_What to work on_:
If a record contains a picture, skip the picture and transcribe the rest exactly.

_Records supplied_:
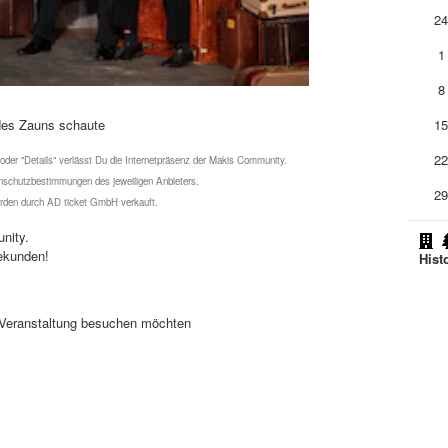
2
1
8
 des Zauns schaute
1
2
 oder "Details" verlässt Du die Internetpräsenz der Makis Community.
schutzbestimmungen des jeweiligen Anbieters.
2
werden durch AD ticket GmbH verkauft.
nity.
ekunden!
Hist
se Veranstaltung besuchen möchten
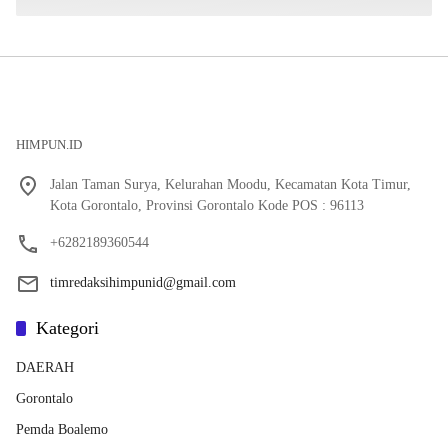
HIMPUN.ID
Jalan Taman Surya, Kelurahan Moodu, Kecamatan Kota Timur,
Kota Gorontalo, Provinsi Gorontalo Kode POS : 96113
+6282189360544
timredaksihimpunid@gmail.com
Kategori
DAERAH
Gorontalo
Pemda Boalemo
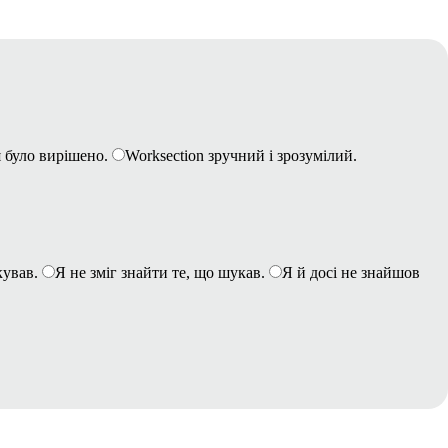
 було вирішено.
Worksection зручний і зрозумілий.
кував.
Я не зміг знайти те, що шукав.
Я й досі не знайшов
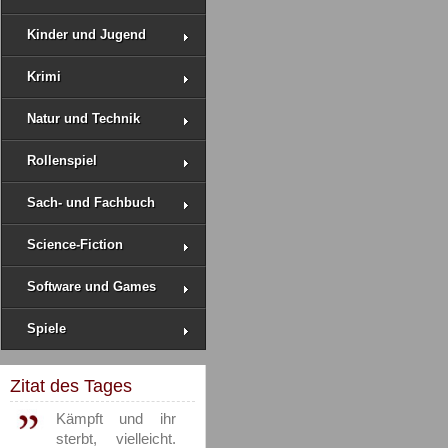
Kinder und Jugend
Krimi
Natur und Technik
Rollenspiel
Sach- und Fachbuch
Science-Fiction
Software und Games
Spiele
Zitat des Tages
Kämpft und ihr
sterbt, vielleicht.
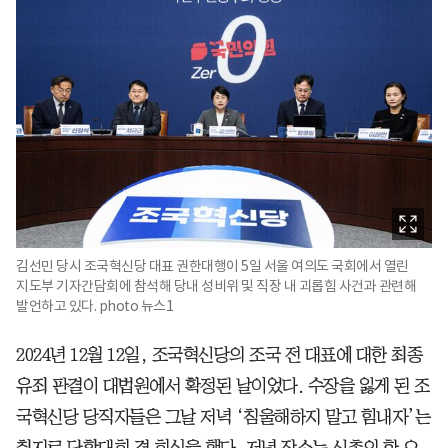
김선민 당시 조국혁신당 대표 권한대행이 5일 서울 여의도 국회에서 열린
지도부 기자간담회에 참석해 당내 성비위 및 직장 내 괴롭힘 사건과 관련해
발언하고 있다. photo 뉴스1
2024년 12월 12일, 조국혁신당의 조국 전 대표에 대한 최종
유죄 판결이 대법원에서 확정된 날이었다. 수장을 잃게 된 조
국혁신당 당직자들은 그날 저녁 ‘침울해하지 말고 힘내자’는
취지로 단합대회 겸 회식을 했다. 저녁 장소는 신촌의 한 오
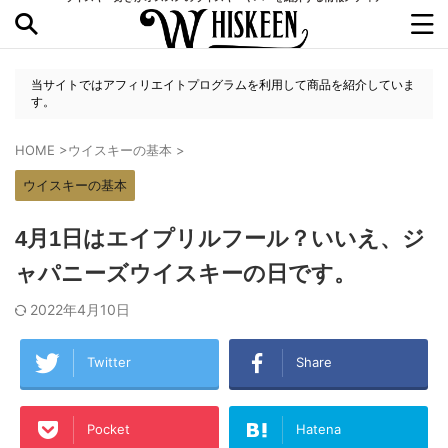
当サイトではアフィリエイトプログラムを利用して商品を紹介していま
す。
HOME
>
ウイスキーの基本
>
ウイスキーの基本
4月1日はエイプリルフール？いいえ、ジ
ャパニーズウイスキーの日です。
2022年4月10日
Twitter
Share
Pocket
Hatena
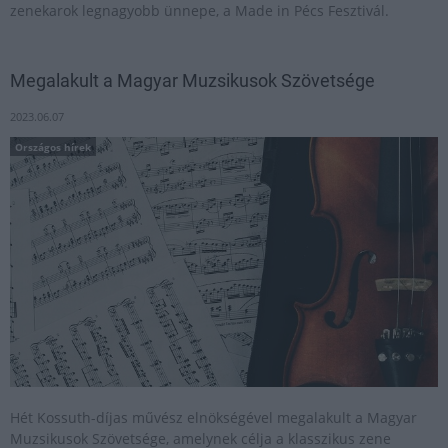
zenekarok legnagyobb ünnepe, a Made in Pécs Fesztivál.
Megalakult a Magyar Muzsikusok Szövetsége
2023.06.07
Országos hírek
Hét Kossuth-díjas művész elnökségével megalakult a Magyar
Muzsikusok Szövetsége, amelynek célja a klasszikus zene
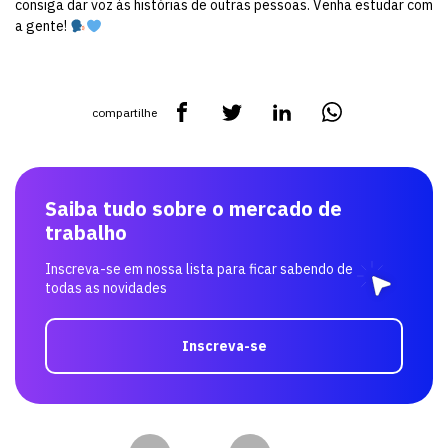
consiga dar voz às histórias de outras pessoas. Venha estudar com
a gente!
compartilhe
Saiba tudo sobre o mercado de
trabalho
Inscreva-se em nossa lista para ficar sabendo de
todas as novidades
Inscreva-se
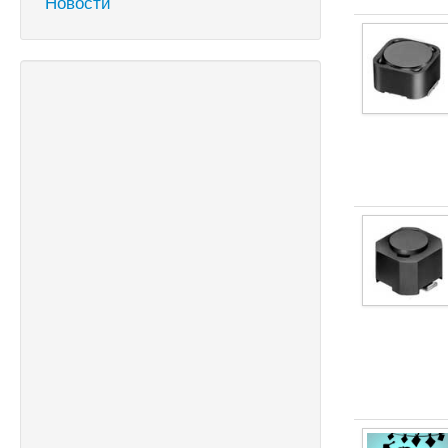
Новости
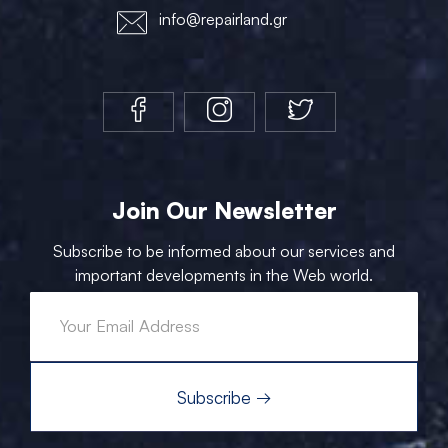
info@repairland.gr
Join Our Newsletter
Subscribe to be informed about our services and
important developments in the Web world.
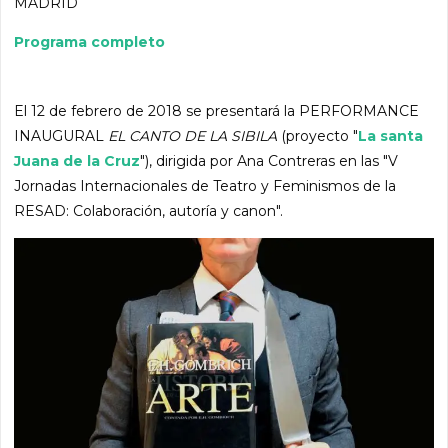
MADRID
Programa completo
El 12 de febrero de 2018 se presentará la PERFORMANCE
INAUGURAL
EL CANTO DE LA SIBILA
(proyecto "
La santa
Juana de la Cruz
"), dirigida por Ana Contreras en las "V
Jornadas Internacionales de Teatro y Feminismos de la
RESAD: Colaboración, autoría y canon".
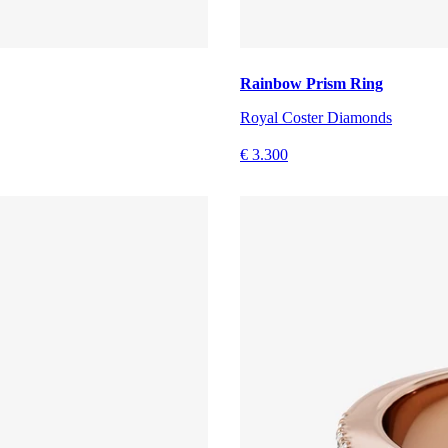
Rainbow Prism Ring
Royal Coster Diamonds
€ 3.300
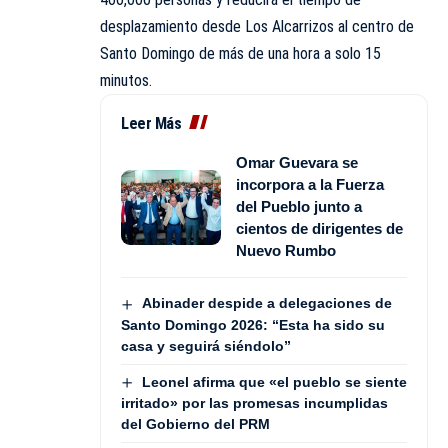
desplazamiento desde Los Alcarrizos al centro de
Santo Domingo de más de una hora a solo 15
minutos.
Leer Más
Omar Guevara se
incorpora a la Fuerza
del Pueblo junto a
cientos de dirigentes de
Nuevo Rumbo
Abinader despide a delegaciones de
Santo Domingo 2026: “Esta ha sido su
casa y seguirá siéndolo”
Leonel afirma que «el pueblo se siente
irritado» por las promesas incumplidas
del Gobierno del PRM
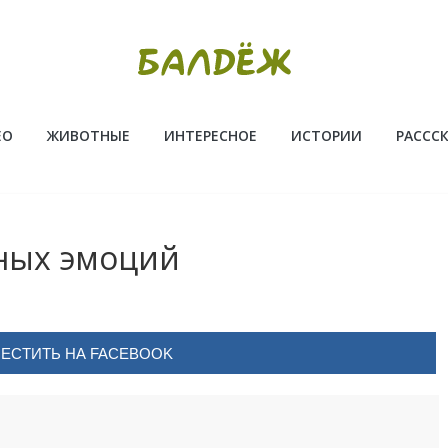
ЕО
ЖИВОТНЫЕ
ИНТЕРЕСНОЕ
ИСТОРИИ
РАССС
ных эмоций
ЕСТИТЬ НА FACEBOOK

_Result_:
2
1
8
 des Zauns schaute
1
2
 oder "Details" verlässt Du die Internetpräsenz der Makis Community.
schutzbestimmungen des jeweiligen Anbieters.
2
werden durch AD ticket GmbH verkauft.
nity.
ekunden!
Hist
se Veranstaltung besuchen möchten
HIMPUN.ID
Jalan Taman Surya, Kelurahan Moodu, Kecamatan Kota Timur,
Kota Gorontalo, Provinsi Gorontalo Kode POS : 96113
+6282189360544
timredaksihimpunid@gmail.com
Kategori
DAERAH
Gorontalo
Pemda Boalemo
 було вирішено.
Worksection зручний і зрозумілий.
кував.
Я не зміг знайти те, що шукав.
Я й досі не знайшов
Kinder und Jugend
Krimi
Natur und Technik
Rollenspiel
Sach- und Fachbuch
Science-Fiction
Software und Games
Spiele
Zitat des Tages
Kämpft und ihr
sterbt, vielleicht.
김선민 당시 조국혁신당 대표 권한대행이 5일 서울 여의도 국회에서 열린
지도부 기자간담회에 참석해 당내 성비위 및 직장 내 괴롭힘 사건과 관련해
발언하고 있다. photo 뉴스1
2024년 12월 12일, 조국혁신당의 조국 전 대표에 대한 최종
유죄 판결이 대법원에서 확정된 날이었다. 수장을 잃게 된 조
국혁신당 당직자들은 그날 저녁 ‘침울해하지 말고 힘내자’는
취지로 단합대회 겸 회식을 했다. 저녁 장소는 신촌의 한 오
当サイトではアフィリエイトプログラムを利用して商品を紹介していま
す。
HOME
>
ウイスキーの基本
>
ウイスキーの基本
4月1日はエイプリルフール？いいえ、ジ
ャパニーズウイスキーの日です。
2022年4月10日
Twitter
Share
Pocket
Hatena
zenekarok legnagyobb ünnepe, a Made in Pécs Fesztivál.
Megalakult a Magyar Muzsikusok Szövetsége
2023.06.07
Országos hírek
Hét Kossuth-díjas művész elnökségével megalakult a Magyar
Muzsikusok Szövetsége, amelynek célja a klasszikus zene
consiga dar voz às histórias de outras pessoas. Venha estudar com
a gente!
compartilhe
Saiba tudo sobre o mercado de
trabalho
Inscreva-se em nossa lista para ficar sabendo de
todas as novidades
Inscreva-se
Новости
info@repairland.gr
Join Our Newsletter
Subscribe to be informed about our services and
important developments in the Web world.
MADRID
Programa completo
El 12 de febrero de 2018 se presentará la PERFORMANCE
INAUGURAL
EL CANTO DE LA SIBILA
(proyecto "
La santa
Juana de la Cruz
"), dirigida por Ana Contreras en las "V
Jornadas Internacionales de Teatro y Feminismos de la
RESAD: Colaboración, autoría y canon".
Rainbow Prism Ring
Royal Coster Diamonds
€ 3.300
desplazamiento desde Los Alcarrizos al centro de
Santo Domingo de más de una hora a solo 15
minutos.
Leer Más
Omar Guevara se
incorpora a la Fuerza
del Pueblo junto a
cientos de dirigentes de
Nuevo Rumbo
Abinader despide a delegaciones de
Santo Domingo 2026: “Esta ha sido su
casa y seguirá siéndolo”
Leonel afirma que «el pueblo se siente
irritado» por las promesas incumplidas
del Gobierno del PRM
ЕО
ЖИВОТНЫЕ
ИНТЕРЕСНОЕ
ИСТОРИИ
РАССС
ных эмоций
ЕСТИТЬ НА FACEBOOK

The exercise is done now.